Сеньковский фыркнул:

– Не то! Главной причиной бедуины выставляют то, что у бедуина не бывает насморка.

Ученик был поражен.

– Какой синоним в поэзии аравитян есть для слова «счастье»?

Ученик запамятовал.

– Все, что низменно и влажно, – кричал Сеньковский, – у них довольство и счастье! Все, что холодно, – превосходно.

Лицо у Шармуа вытянулось – это был его ученик. Все, за исключением Грибоедова и доктора, были недовольны. Придираться на официальном экзамене было отсутствием государственного такта. Грибоедов ждал, что будет дальше. Доктор с удовольствием смотрел на заморенного ученика.

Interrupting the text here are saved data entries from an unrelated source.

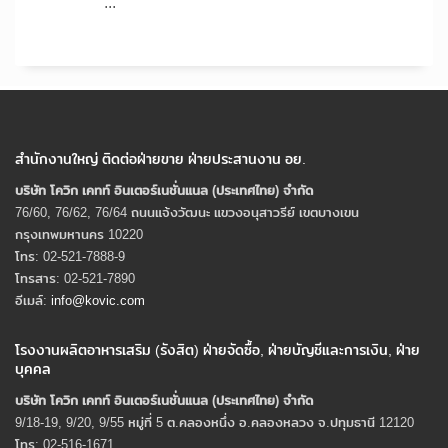
...
สำนักงานใหญ่ ติดต่อฝ่ายขาย ฝ่ายประสานงาน อย.
บริษัท โควิก เคทท์ อินเตอร์เนชั่นแนล (ประเทศไทย) จํากัด
76/60, 76/62, 76/64 ถนนแจ้งวัฒนะ แขวงอนุสาวรีย์ เขตบางเขน
กรุงเทพมหานคร 10220
โทร: 02-521-7888-9
โทรสาร: 02-521-7890
อีเมล์:
info@kovic.com
โรงงานผลิตอาหารเสริม (รังสิต) ฝ่ายจัดซื้อ, ฝ่ายบัญชีและการเงิน, ฝ่าย
บุคคล
บริษัท โควิก เคทท์ อินเตอร์เนชั่นแนล (ประเทศไทย) จํากัด
9/18-19, 9/20, 9/55 หมู่ที่ 5 ต.คลองหนึ่ง อ.คลองหลวง จ.ปทุมธานี 12120
โทร: 02-516-1671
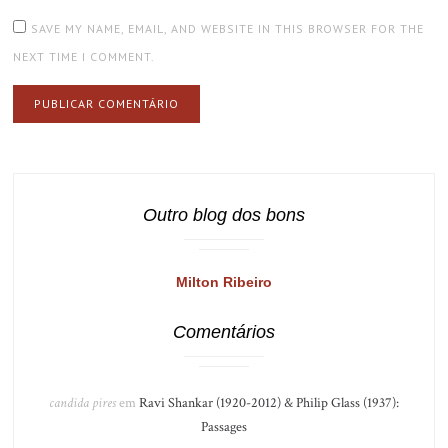
SAVE MY NAME, EMAIL, AND WEBSITE IN THIS BROWSER FOR THE
NEXT TIME I COMMENT.
Outro blog dos bons
Milton Ribeiro
Comentários
candida pires
em
Ravi Shankar (1920-2012) & Philip Glass (1937):
Passages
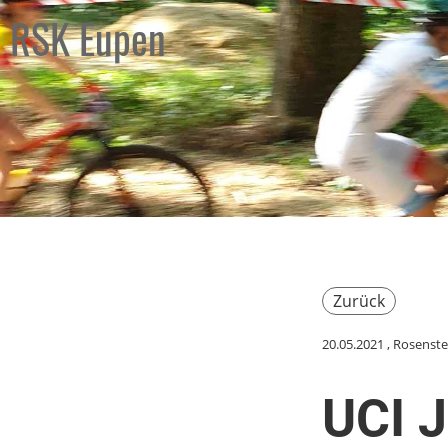
RSK Eupen
Zurück
20.05.2021
, Rosenste
UCI J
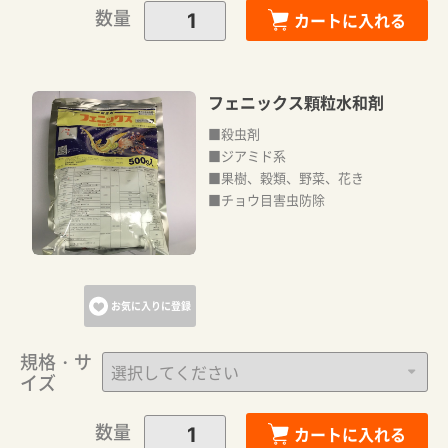
数量
カートに入れる
フェニックス顆粒水和剤
■殺虫剤
■ジアミド系
■果樹、穀類、野菜、花き
■チョウ目害虫防除
お気に入りに登録
規格・サ
イズ
数量
カートに入れる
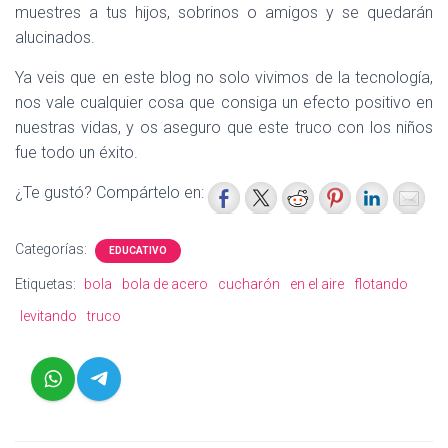
muestres a tus hijos, sobrinos o amigos y se quedarán
alucinados.
Ya veis que en este blog no solo vivimos de la tecnología,
nos vale cualquier cosa que consiga un efecto positivo en
nuestras vidas, y os aseguro que este truco con los niños
fue todo un éxito.
¿Te gustó? Compártelo en:
Categorías:
EDUCATIVO
Etiquetas:
bola
bola de acero
cucharón
en el aire
flotando
levitando
truco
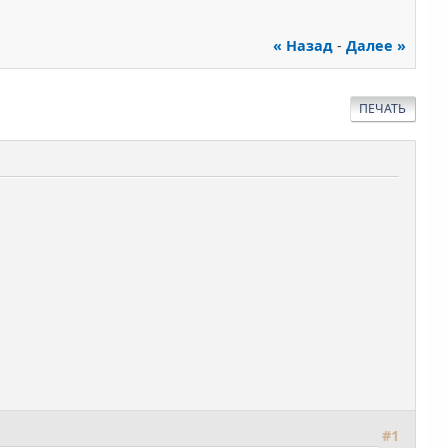
« Назад
-
Далее »
ПЕЧАТЬ
#1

– Кто лучше пишет стихи: оседлые и спокойные аравитяне или же бродячие и воинственные? – кричал в воздух Сеньковский.

– Оседлые и спокойные, – ответил благонравно ученик.

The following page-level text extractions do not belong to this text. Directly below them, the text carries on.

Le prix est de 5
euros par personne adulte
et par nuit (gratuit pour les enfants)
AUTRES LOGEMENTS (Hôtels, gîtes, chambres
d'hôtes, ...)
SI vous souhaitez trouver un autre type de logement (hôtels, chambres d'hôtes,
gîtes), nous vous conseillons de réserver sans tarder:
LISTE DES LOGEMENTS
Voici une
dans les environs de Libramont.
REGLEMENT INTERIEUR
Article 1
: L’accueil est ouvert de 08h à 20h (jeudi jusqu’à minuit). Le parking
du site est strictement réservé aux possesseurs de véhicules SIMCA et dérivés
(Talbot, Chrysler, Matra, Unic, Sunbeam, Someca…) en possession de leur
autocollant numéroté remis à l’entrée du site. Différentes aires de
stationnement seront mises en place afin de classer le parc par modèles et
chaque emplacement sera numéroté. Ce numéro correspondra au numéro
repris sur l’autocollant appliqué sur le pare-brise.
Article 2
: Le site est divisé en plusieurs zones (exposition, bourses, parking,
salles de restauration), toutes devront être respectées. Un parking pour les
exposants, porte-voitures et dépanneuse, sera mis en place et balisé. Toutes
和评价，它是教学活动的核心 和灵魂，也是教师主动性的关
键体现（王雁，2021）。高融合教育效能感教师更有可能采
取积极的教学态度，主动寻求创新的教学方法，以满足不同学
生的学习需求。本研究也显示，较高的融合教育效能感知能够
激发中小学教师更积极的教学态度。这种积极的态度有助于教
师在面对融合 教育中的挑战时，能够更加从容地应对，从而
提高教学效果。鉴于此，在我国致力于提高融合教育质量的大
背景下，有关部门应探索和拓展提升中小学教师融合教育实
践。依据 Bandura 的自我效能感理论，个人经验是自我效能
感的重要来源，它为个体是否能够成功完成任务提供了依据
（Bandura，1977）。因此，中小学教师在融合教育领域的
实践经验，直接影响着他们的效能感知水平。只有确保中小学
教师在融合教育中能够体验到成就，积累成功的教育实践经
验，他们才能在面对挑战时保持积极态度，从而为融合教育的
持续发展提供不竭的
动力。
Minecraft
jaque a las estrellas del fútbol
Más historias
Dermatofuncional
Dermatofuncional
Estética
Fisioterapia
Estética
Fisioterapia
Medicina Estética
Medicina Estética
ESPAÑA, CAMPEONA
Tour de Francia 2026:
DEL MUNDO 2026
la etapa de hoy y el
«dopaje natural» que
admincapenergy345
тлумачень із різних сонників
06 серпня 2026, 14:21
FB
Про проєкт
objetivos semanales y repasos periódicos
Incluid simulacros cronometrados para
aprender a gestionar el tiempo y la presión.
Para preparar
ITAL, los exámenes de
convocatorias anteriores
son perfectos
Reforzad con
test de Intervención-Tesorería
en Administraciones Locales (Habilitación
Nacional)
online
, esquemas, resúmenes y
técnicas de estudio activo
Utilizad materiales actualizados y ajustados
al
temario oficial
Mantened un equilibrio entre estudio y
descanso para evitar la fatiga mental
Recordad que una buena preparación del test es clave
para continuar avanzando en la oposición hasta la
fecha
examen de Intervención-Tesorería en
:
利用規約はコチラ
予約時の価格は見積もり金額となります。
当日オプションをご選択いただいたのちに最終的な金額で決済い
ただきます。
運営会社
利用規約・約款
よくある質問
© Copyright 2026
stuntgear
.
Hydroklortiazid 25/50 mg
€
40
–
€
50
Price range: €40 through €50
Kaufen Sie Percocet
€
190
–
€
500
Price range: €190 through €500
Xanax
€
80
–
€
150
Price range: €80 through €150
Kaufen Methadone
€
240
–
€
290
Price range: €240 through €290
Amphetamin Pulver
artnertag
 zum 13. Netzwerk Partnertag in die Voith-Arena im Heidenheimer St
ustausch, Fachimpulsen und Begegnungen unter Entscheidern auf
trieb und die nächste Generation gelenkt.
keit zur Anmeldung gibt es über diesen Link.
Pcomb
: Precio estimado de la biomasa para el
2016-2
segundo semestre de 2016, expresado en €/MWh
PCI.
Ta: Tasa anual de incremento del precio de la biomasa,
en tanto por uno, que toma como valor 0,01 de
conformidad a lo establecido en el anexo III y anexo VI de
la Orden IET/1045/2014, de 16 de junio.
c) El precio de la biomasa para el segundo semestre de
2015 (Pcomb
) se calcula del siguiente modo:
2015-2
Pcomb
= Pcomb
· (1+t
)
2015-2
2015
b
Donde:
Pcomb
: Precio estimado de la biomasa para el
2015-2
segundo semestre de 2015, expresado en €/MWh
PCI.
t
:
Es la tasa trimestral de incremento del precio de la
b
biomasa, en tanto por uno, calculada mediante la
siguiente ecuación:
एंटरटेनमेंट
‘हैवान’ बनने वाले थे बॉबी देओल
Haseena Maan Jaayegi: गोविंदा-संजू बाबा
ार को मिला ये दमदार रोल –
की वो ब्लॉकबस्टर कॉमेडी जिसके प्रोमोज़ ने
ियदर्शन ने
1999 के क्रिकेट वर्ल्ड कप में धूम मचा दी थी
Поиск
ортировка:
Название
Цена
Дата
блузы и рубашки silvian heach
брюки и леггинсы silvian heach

– Кочевые! – кричал в воздухе Сеньковский. – Разбойники, нищие, воины. Поэты аравитян презирают оседлых, они называют их толстяками, что на языке сухого, тощего бедуина значит: «трус», «лентяй», «мерзавец». Перейдем к текстам! – крикнул он, выругавшись.

Шармуа с татарином и персом успокоились.

Так начались в невыразительной министерской зале арабские зияния и удушливые придыхания персидских гласных.

Появились Мугальгиль, утончитель речи, бегуны Шанфари[133] и Антар из поколения Азд и сам Амру-ибн-Кельтум.

«…Когда вестники смерти произносили имя, я закричал им: „И земля еще не трясется? И горы еще стоят на своих основаниях? О мой брат, кто, как ты, мог возбуждать и вести всадников в величайшие опасности! При тебе, как у юных дев окрашены пальцы розовым соком хены[134], так у каждого всадника конец копья обагрен был вражеской кровью“».

Сеньковский прерывал бормотание учеников и сам кричал, захлебываясь, старые слова.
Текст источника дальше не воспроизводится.